Especialistas consideram o pinus uma espécie nociva quando ele se espalha sem controle por áreas de preservação ambiental.
Recentemente, autoridades iniciaram uma operação para remover esses exemplares que já dominam boa parte do ecossistema local.
Essa árvore exótica se multiplica com facilidade e provoca impactos severos na vida selvagem de onde se instala.
Além de atrapalhar o desenvolvimento da flora original, ela modifica as características químicas da terra.
Por esse motivo, órgãos fiscalizadores e comunidades tradicionais monitoram de perto o avanço desordenado desse pinheiro invasor no Sul brasileiro.
De acordo com pesquisadores, a principal característica negativa do pinus é a sua capacidade de acidificar o solo onde cresce.
Esse processo impede que arbustos nativos consigam germinar, criando um deserto verde com baixíssima biodiversidade.

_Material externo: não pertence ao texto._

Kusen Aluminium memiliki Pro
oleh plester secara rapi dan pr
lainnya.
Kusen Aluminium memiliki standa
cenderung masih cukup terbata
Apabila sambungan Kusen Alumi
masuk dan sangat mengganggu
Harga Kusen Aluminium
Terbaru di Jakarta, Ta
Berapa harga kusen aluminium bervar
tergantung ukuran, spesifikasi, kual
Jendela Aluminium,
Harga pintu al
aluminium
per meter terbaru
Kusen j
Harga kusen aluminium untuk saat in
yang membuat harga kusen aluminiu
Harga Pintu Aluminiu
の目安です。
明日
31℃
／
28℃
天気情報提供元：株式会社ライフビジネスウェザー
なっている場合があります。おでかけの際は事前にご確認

Dessa forma, a vegetação original da Mata Atlântica acaba perdendo espaço para uma única espécie dominante.
Outro ponto preocupante envolve a mudança no regime hídrico e o aumento considerável do perigo de grandes queimadas.
As propriedades físicas da árvore facilitam a propagação do fogo, colocando em risco toda a unidade de conservação.
Portanto, realizar o manejo correto dessas plantas é uma medida urgente para salvar os recursos hídricos e a fauna local.
O território em questão abriga trechos fundamentais de Mata Atlântica e possui uma importância social imensa para Santa Catarina.
Atualmente, o Brasil possui mais de 1 milhão de quilombolas, e em Florianópolis, eles buscam recuperar áreas tomadas pelo pinus.
A Justiça já decidiu que essas comunidades devem participar diretamente da recuperação ambiental dessas terras.
De acordo com site TNH1, o governo estadual argumenta que a regularização pode afetar a preservação, mas a Justiça defende a gestão compartilhada com os moradores.
Através da retirada gradual das árvores exóticas, o projeto visa replantar mudas nativas e fortalecer os saberes tradicionais.